BEGIN
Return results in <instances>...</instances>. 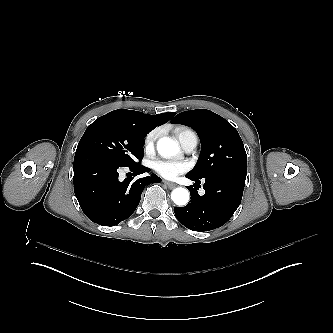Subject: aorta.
Segmentation results:
<instances>
[{
	"label": "aorta",
	"instance_id": "obj_1",
	"mask_svg": "<svg viewBox=\"0 0 333 333\" xmlns=\"http://www.w3.org/2000/svg\"><path fill=\"white\" fill-rule=\"evenodd\" d=\"M157 151L163 158H171L180 152L177 141L169 138H160L157 142ZM172 201L178 206H184L189 201V191L186 188H175L171 193Z\"/></svg>",
	"mask_w": 333,
	"mask_h": 333
}]
</instances>
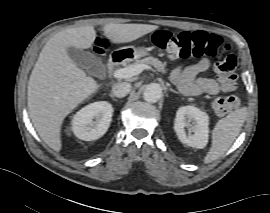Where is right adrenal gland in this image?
I'll use <instances>...</instances> for the list:
<instances>
[{
	"mask_svg": "<svg viewBox=\"0 0 270 213\" xmlns=\"http://www.w3.org/2000/svg\"><path fill=\"white\" fill-rule=\"evenodd\" d=\"M109 96L112 98V100L117 101L113 94L110 93Z\"/></svg>",
	"mask_w": 270,
	"mask_h": 213,
	"instance_id": "1",
	"label": "right adrenal gland"
}]
</instances>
END
- [Directions for this task]: Give only the number of lines in the listing above that include the string "fill".

- [Solution for this problem]: 2